Este envío, que arribó al puerto de La Habana en el buque Sunny Hong, forma parte de un total de 60.000 toneladas del cereal que continuará llegando gradualmente a la isla, un ejemplo del apoyo que ha prestado en los últimos años al país caribeño el Gobierno chino, en ámbitos como el alimentario y el energético.
La ministra cubana de Comercio Interior, Betsy Díaz, puntualizó que estas 15.000 toneladas serán distribuidas en todo el país, beneficiando a 9.6 millones de cubanos, así como a instituciones de la educación y la salud. Cuba recibió el pasado marzo otro envío de 15.600 toneladas de arroz de China.
El presidente chino, Xi Jinping, aprobó en enero una ayuda a Cuba que incluye la asistencia financiera de 80 millones de dólares y 60.000 toneladas de arroz. En 2024, China ya había concedido otra donación de 100 millones de dólares a la isla.
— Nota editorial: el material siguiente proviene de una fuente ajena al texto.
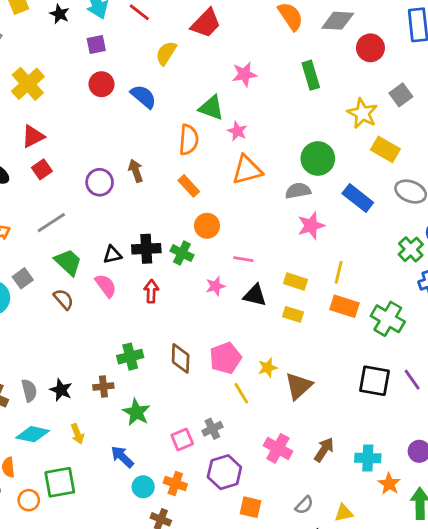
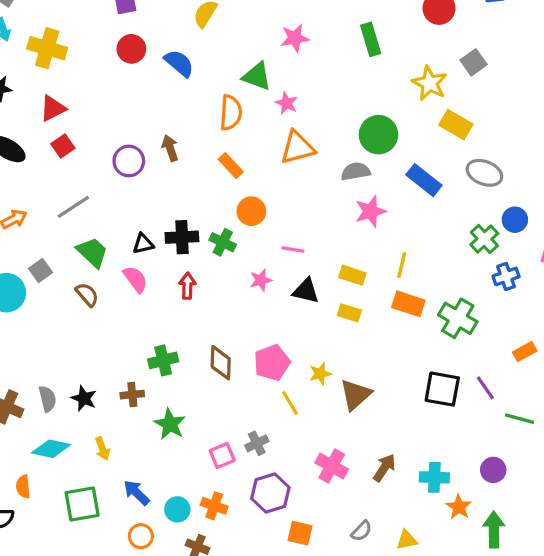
yellow cross: (28, 84) -> (47, 48), turned -32
blue arrow: (122, 457) -> (136, 493), moved
orange circle: (29, 500) -> (141, 536), moved

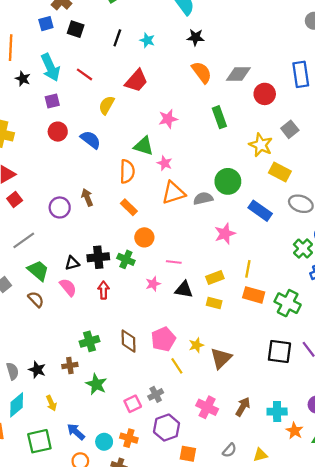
gray semicircle: (356, 171) -> (203, 198), moved
yellow rectangle: (352, 275) -> (215, 277), turned -36
cyan diamond: (51, 449) -> (17, 405), turned -50

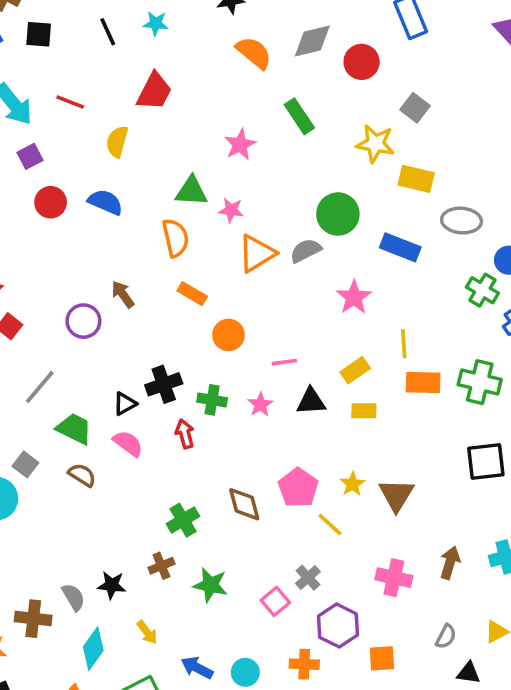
black line: (117, 38) -> (108, 32), turned -30
pink star: (168, 119) -> (240, 145), moved
green cross: (126, 259) -> (212, 400), moved
orange cross: (129, 438) -> (304, 664), moved

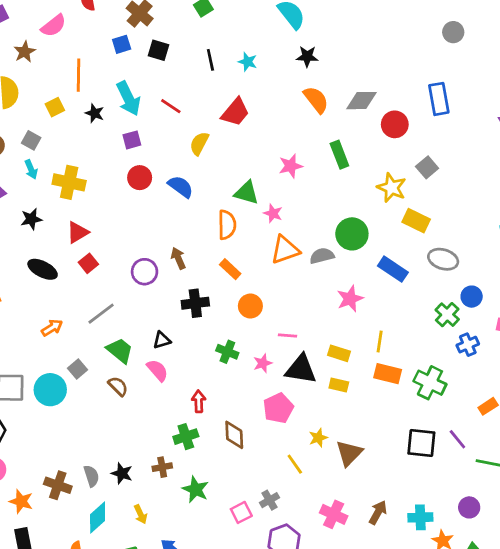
yellow rectangle: (355, 370) -> (339, 353), turned 40
black cross: (164, 384) -> (195, 303), moved
black triangle: (311, 401) -> (301, 369), size x1.4
red arrow: (185, 434) -> (199, 401), moved
pink pentagon: (298, 488) -> (278, 408), moved

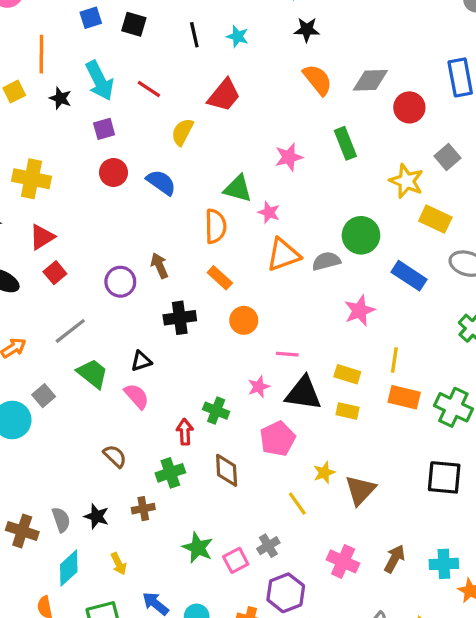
green cross: (227, 352) -> (216, 411), moved
brown semicircle: (118, 386) -> (115, 456), moved
green star: (196, 489) -> (198, 548), moved

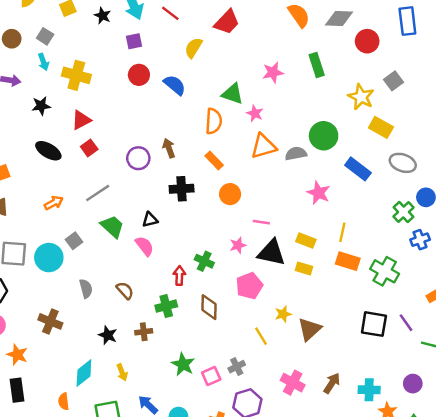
pink star: (360, 311) -> (319, 193), turned -30
gray semicircle: (61, 520) -> (86, 289), moved
brown cross: (22, 531) -> (50, 321), moved

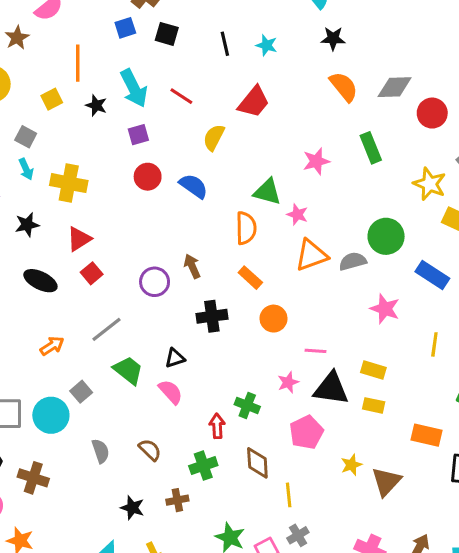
yellow line: (342, 232) -> (434, 344), moved
orange rectangle: (348, 261) -> (427, 435), moved
brown cross: (50, 321) -> (33, 478), moved
yellow line: (261, 336) -> (289, 495), moved, turned 30

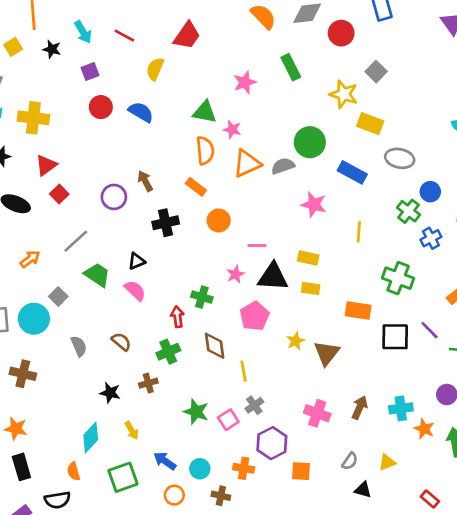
cyan arrow: (134, 88) -> (83, 32), size x0.7
orange semicircle: (246, 228) -> (205, 151), moved

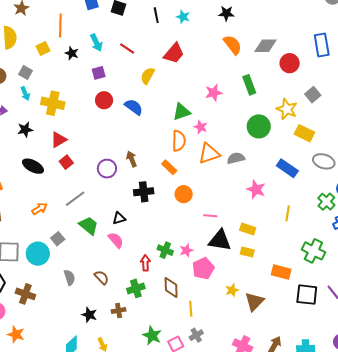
green triangle: (205, 112) -> (181, 112), turned -36
green circle: (310, 142) -> (259, 126), moved
pink star: (236, 274) -> (186, 250), moved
China ha prometido "seguir ofreciendo apoyo y asistencia dentro de sus capacidades" a Cuba y ha expresado su oposición a la "interferencia por parte de fuerzas extranjeras" en la isla, refiriéndose a las presiones del Gobierno de Washington sobre La Habana con un bloqueo petrolero desde enero y otras medidas reforzadas contra sectores vitales de la economía.
En las últimas semanas, además, EE.UU. ha vuelto a poner las supuestas bases chinas en Cuba en el centro de las tensiones con La Habana, advirtiendo que “no tolerará” bases militares y centros de inteligencia de sus “adversarios” en la isla.
Al respecto, Pekín señaló que “inventar pretextos y difundir rumores para difamar no puede servir de justificación para el bloqueo brutal y las sanciones ilegales de EE.UU. contra Cuba”; mientras que La Habana afirma que estas acusaciones son “pretextos falaces” para tratar de justificar una posible intervención militar en la isla.
La economía de Cuba atraviesa una crisis severa y prolongada, con una contracción económica del 15% en los últimos cinco años, según reportes oficiales. La isla padece escasez crónica de alimentos, medicinas y combustible, junto a apagones masivos y una elevada inflación.
La Habana y Pekín mantienen una estrechas relaciones políticas y económicas en las que el país asiático destaca como uno de los principales aliados de la isla.